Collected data
══════════════════════════════

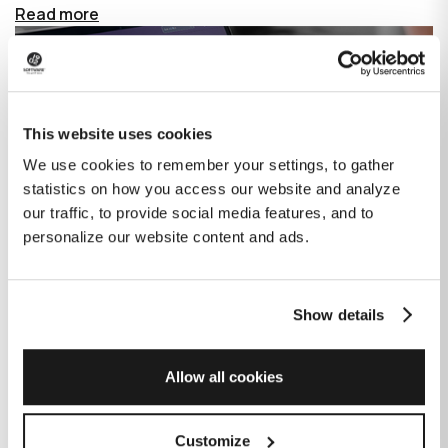
Read more
This website uses cookies
We use cookies to remember your settings, to gather
statistics on how you access our website and analyze
our traffic, to provide social media features, and to
personalize our website content and ads.
Show details
How GitHub Copilot is changing the
game for software development
Allow all cookies
Published on
June 27, 2023
|
Last modified on
July 29, 2026
Customize
GitHub Copilot is an AI-based tool that helps developers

══════════════════════════════

### DIRECTIONS
An exact copy is needed of the closing lines of the entries above, counting from the one that contains "Last modified on" and including it and the last.

### PROBLEM SOLUTION
Last modified on
July 29, 2026
Customize
GitHub Copilot is an AI-based tool that helps developers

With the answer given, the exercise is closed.